Briton Mike Perham, 17, who has only been ashore for less than two weeks since completing his record-breaking journey, will sail alongside Australian adventurer Don McIntyre, from Tasmania, for his next adventure.

The pair aim to follow in the footsteps of Captain William Bligh and his supporting crew after they were cast adrift from HMS Bounty in the Pacific on April 28, 1789.

They ended up sailing their open whale-boat from Tonga to Timor in the Pacific.

Perham, of Potters Bar, Hertfordshire, sailed into the record books when he completed his solo voyage around the world with assistance on August 27.

Speaking today at St Katharine Docks in London, McIntyre, 54, who himself has sailed solo around the world and carried out challenges in Antarctica, said: "We are re-enacting Captain Bligh's epic open boat voyage, considered to be one the greatest open boat journeys in maritime history. We have a 25ft whale-boat and the four of us are setting off on April 28 next year, exactly 221 years to the day since Bligh was dispatched from the Bounty by Fletcher Christian, and hope to sail 4,000 miles across to Timor, so it's quite a challenge.

"We won't have any modern aids, we are only taking things that Bligh had, plus the same amount of food and water."

Perham added: "I've just finished sailing around the world and throughout the whole trip I was thinking what next? When I was in Australia I met up with Don and ended up staying with him for five weeks. I saw this boat and said what's this? We got talking and thought this would be a really good project to do together.

"There will be a lot of challenges on this boat. There will just be four people in a compact space with no outside communication. We do have a small amount of food, but we won't have a lot of water to wash ourselves. It will be really hot at times and really cold at times."

The crew will initially sail to Tonga to find extra food and water, before heading westwards across the top of Fiji and the Vanuatu Island groups, bound for the Queensland Coast, Australia, to land, like Bligh, on Restoration Island.

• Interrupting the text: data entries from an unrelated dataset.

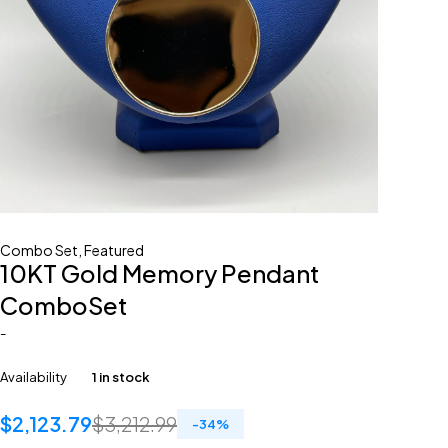
Combo Set
,
Featured
10KT Gold Memory Pendant
ComboSet
-
Availability
1 in stock
$
2,123.79
$
3,212.99
-
34
%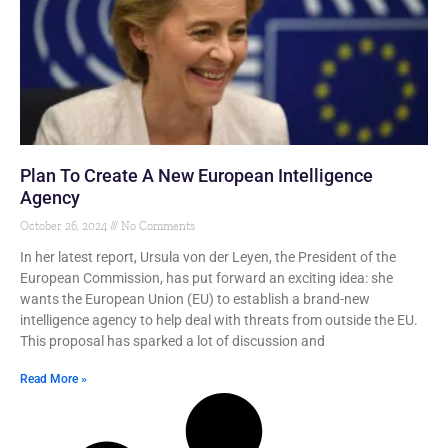
Plan To Create A New European Intelligence
Agency
October 26, 2024
No Comments
In her latest report, Ursula von der Leyen, the President of the
European Commission, has put forward an exciting idea: she
wants the European Union (EU) to establish a brand-new
intelligence agency to help deal with threats from outside the EU.
This proposal has sparked a lot of discussion and
Read More »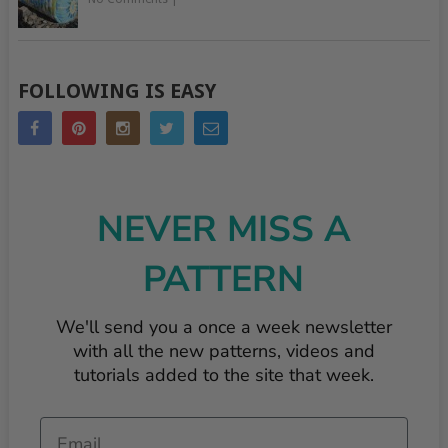
FOLLOWING IS EASY
NEVER MISS A
PATTERN
We'll send you a once a week newsletter
with all the new patterns, videos and
tutorials added to the site that week.
Email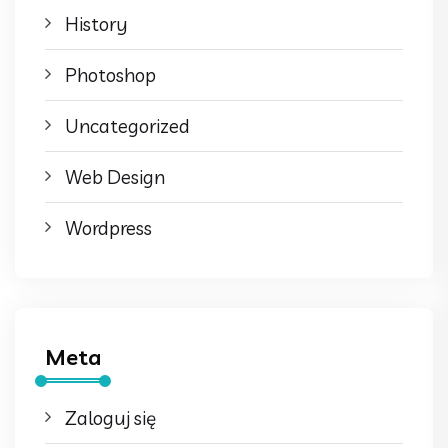
History
Photoshop
Uncategorized
Web Design
Wordpress
Meta
Zaloguj się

They will then sail north inside the Great Barrier Reef to Thursday Island, and then through the Torres Strait to Kupang and Timor.

Perham and McIntyre will attempt their voyage with no charts, no almanacs, modern timepieces or navigation equipment, torches, or toilet paper.

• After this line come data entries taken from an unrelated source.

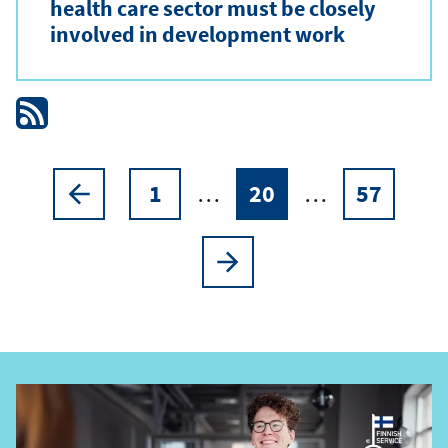
health care sector must be closely
involved in development work
1
…
20
…
57
Pagination
Previous
Page
Current
Page
page
page
Next
page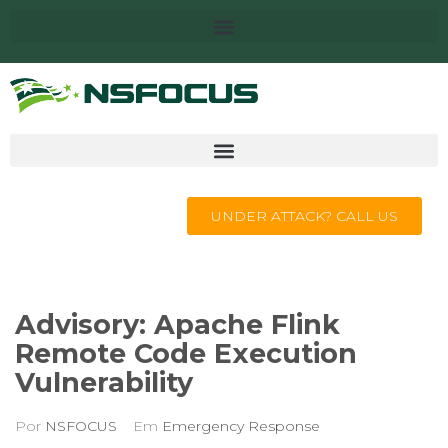
UNDER ATTACK? CALL US
Advisory: Apache Flink
Remote Code Execution
Vulnerability
Por
NSFOCUS
Em
Emergency Response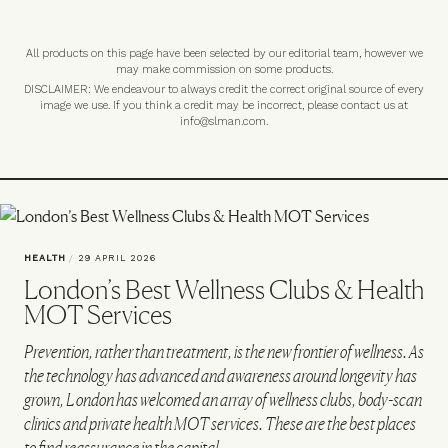
All products on this page have been selected by our editorial team, however we
may make commission on some products.
DISCLAIMER: We endeavour to always credit the correct original source of every
image we use. If you think a credit may be incorrect, please contact us at
info@slman.com
.
HEALTH
/
29 APRIL 2026
London’s Best Wellness Clubs & Health
MOT Services
Prevention, rather than treatment, is the new frontier of wellness. As
the technology has advanced and awareness around longevity has
grown, London has welcomed an array of wellness clubs, body-scan
clinics and private health MOT services. These are the best places
to find reassurance in the capital…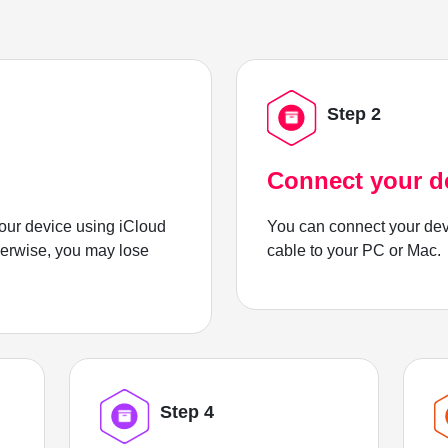
Step 2
Connect your d
ur device using iCloud
You can connect your dev
herwise, you may lose
cable to your PC or Mac.
Step 4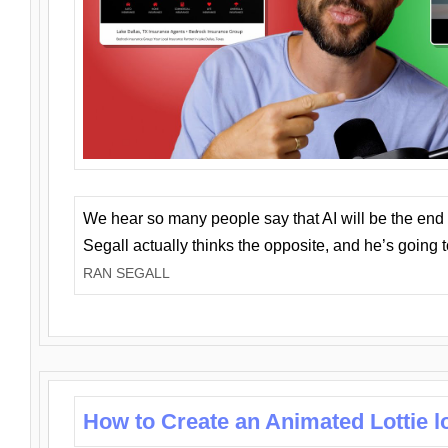
We hear so many people say that AI will be the end o
Segall actually thinks the opposite, and he’s going
RAN SEGALL
How to Create an Animated Lottie l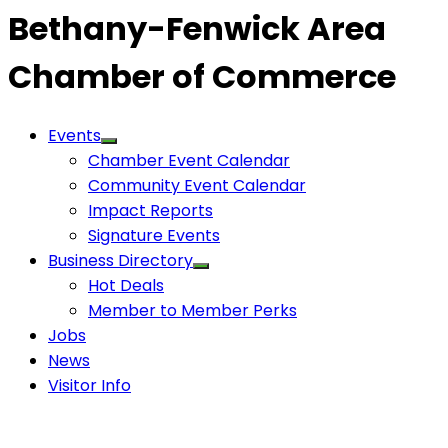
Bethany-Fenwick Area
Chamber of Commerce
Events
Chamber Event Calendar
Community Event Calendar
Impact Reports
Signature Events
Business Directory
Hot Deals
Member to Member Perks
Jobs
News
Visitor Info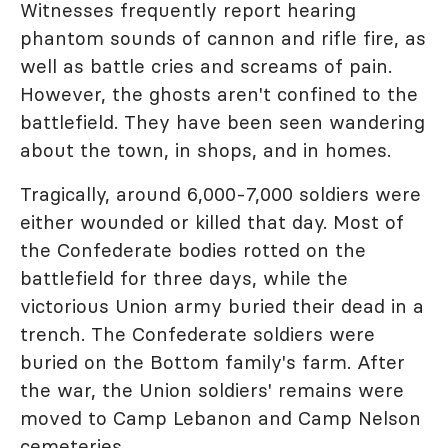
Witnesses frequently report hearing
phantom sounds of cannon and rifle fire, as
well as battle cries and screams of pain.
However, the ghosts aren't confined to the
battlefield. They have been seen wandering
about the town, in shops, and in homes.
Tragically, around 6,000-7,000 soldiers were
either wounded or killed that day. Most of
the Confederate bodies rotted on the
battlefield for three days, while the
victorious Union army buried their dead in a
trench. The Confederate soldiers were
buried on the Bottom family's farm. After
the war, the Union soldiers' remains were
moved to Camp Lebanon and Camp Nelson
cemeteries.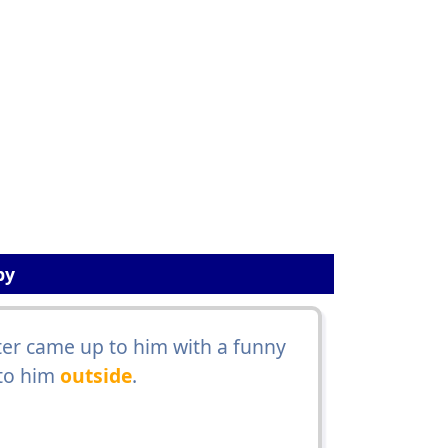
by
er came up to him with a funny
 to him
outside
.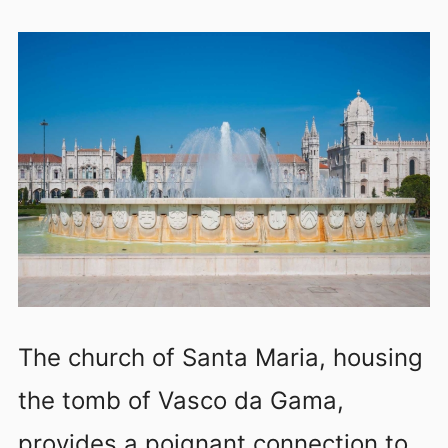
The church of Santa Maria, housing
the tomb of Vasco da Gama,
provides a poignant connection to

A GPS tracking system tracking their journey will be locked away from the crew.

They will carry a liferaft and essential safety equipment, together with a satellite computer link to send daily blogs.

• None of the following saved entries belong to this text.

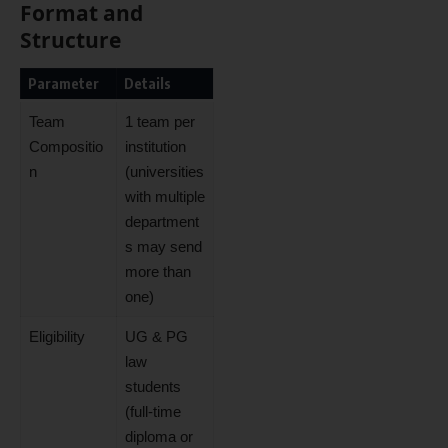
Format and
Structure
Parameter
Details
Team
1 team per
Compositio
institution
n
(universities
with multiple
department
s may send
more than
one)
Eligibility
UG & PG
law
students
(full-time
diploma or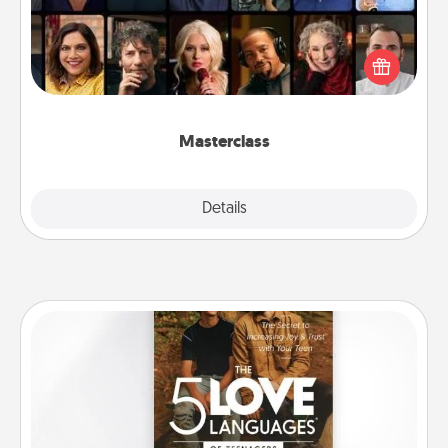
Gift your loved one an online course to learn
something new! Explore schools like Masterclass,
Creative Live, or Udemy to find them the perfect
class.
Masterclass
Explore
Details
Close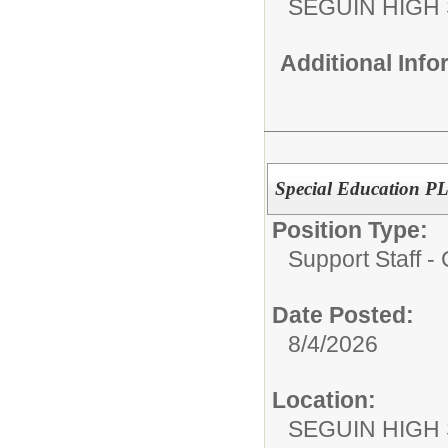
SEGUIN HIGH
Additional Inf
Special Education PL
Position Type:
Support Staff 
Date Posted:
8/4/2026
Location:
SEGUIN HIGH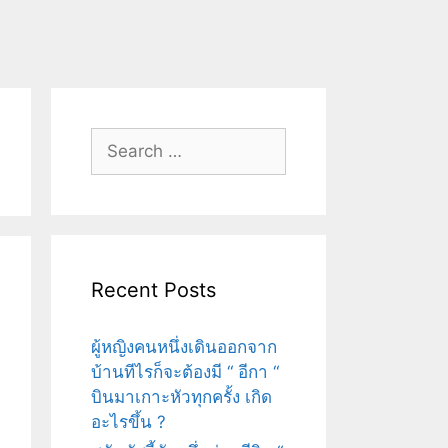
Search
for:
Recent Posts
ผู้หญิงคนหนึ่งเดินออกจาก
บ้านทีไรก็จะต้องมี “ อีกา “
บินมาเกาะหัวทุกครั้ง เกิด
อะไรขึ้น ?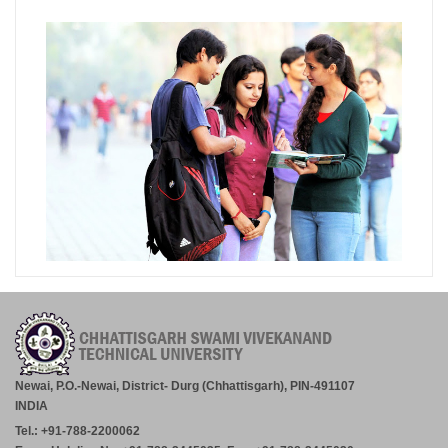
Newai, P.O.-Newai, District- Durg (Chhattisgarh), PIN-491107
INDIA
Tel.: +91-788-2200062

McIntyre said: "Just the challenge of taking a small boat across the Pacific is big enough. We don't have enough food, we don't have any toilet paper, we don't have any chart, I've never sailed anywhere without a chart. We've got a compass, but no almanac to work out exactly where we are. There will be a lot of look and see navigation, look at where the sun comes up in the morning and go the opposite way."

The pair are searching for two additional crew members with £10,000 each to spare to complete the four-man team.

McIntyre joked the criteria included a sense of adventure and being "tastier than Mike and I so we can eat them first".

During the journey each crew member will survive on basic rations of Muesli bars, nuts, baked beans, beef and ship biscuits washed down with rum and water.

While not catching and eating sea birds the crew will keep to the voyage's authentic diet by eating substitute bird rations.

Perham set off last November and battled with 50ft waves, gale force winds and numerous technical difficulties during his 30,000-mile challenge.

His father Peter said: "It is a real adventure, that's for sure and takes Mike from someone who can sail around the world to someone who really wants to tread an adventurous path. Who better to do it with than Don. They both get on really well and there is a great dynamic between them. It will be interesting to see who will join them."

Through the voyage the pair hope to raise money and awareness of research into Motor Neurone Disease (MND) pioneered by the Sheffield Institute Foundation.

Speaking today at the launch, Irene Beard, director of the Sheffield Institute Foundation, praised the pair's courage and strength in taking on the challenge.